Figuur 1.1d – Percentage en aantal sbo-scholen (n=45) en so-scholen (n=10) met specifiek onderwerp op de agenda

De 2 meest genoemde overlegpunten van de lijst hebben te maken met de ondersteuning van individuele leerlingen met een spraak-/taalstoornis. Deze onderwerpen staan op de agenda van de teamvergaderingen van 30 tot 33 van de 45 sbo-scholen en van 6 tot 7 van de 10 so-scholen. Ook het onderwijs in mondelinge taalvaardigheid bij andere vakken dan taal en het gebruik van de methode worden door meer dan 60 pro- cent van de sbo-scholen genoemd als punten van overleg.
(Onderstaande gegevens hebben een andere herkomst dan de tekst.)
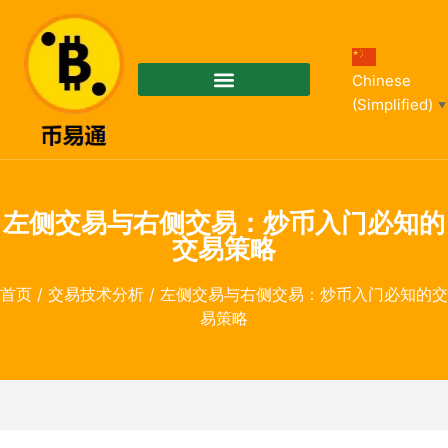
Chinese
(Simplified)
▼
左侧交易与右侧交易：炒币入门必知的
交易策略
首页
/
交易技术分析
/ 左侧交易与右侧交易：炒币入门必知的交
易策略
Minst genoemd door zowel so- als sbo-scholen, zijn de agendapunten gericht op het volgen van de ontwikkeling van leerlingen, de uitkomsten van het volgsysteem of andere registraties van leerlingen en met name de vakdidactiek mondelinge taalvaardigheid.

Een van de vragen over teamontwikkeling ging over de mate en wijze waarop er binnen het team aandacht is voor aan mondelinge taalvaardigheid. Er is daarbij vooral ingegaan op de mate waarin er sprake is van intervisie, collegiale consultatie of overige ondersteuning (zowel intern als extern) (figuur 1.1e).

(7)

Figuur 1.1e – Percentage en aantal sbo-scholen (n=46-49) en so-scholen (n=12) dat bevestigend antwoordde op de specifieke vraag

Uit de interviews blijkt dat de ondersteuning in het sbo meer intern dan extern wordt gezocht. Rond de 60 procent van de scholen past collegiale consultatie toe en ruim 65 procent beschikt over interne onder- steuning bij het vormgeven van het onderwijs in mondelinge taalvaardigheid of bij het bieden van ondersteuning aan leerlingen met een specifieke problematiek, bijvoorbeeld door een taalcoördinator.

Ongeveer 40 procent van de sbo-scholen maakt gebruik van externe ondersteuning. Dit is bijvoorbeeld een logopedist, onderwijsadviseur of ambulant begeleider.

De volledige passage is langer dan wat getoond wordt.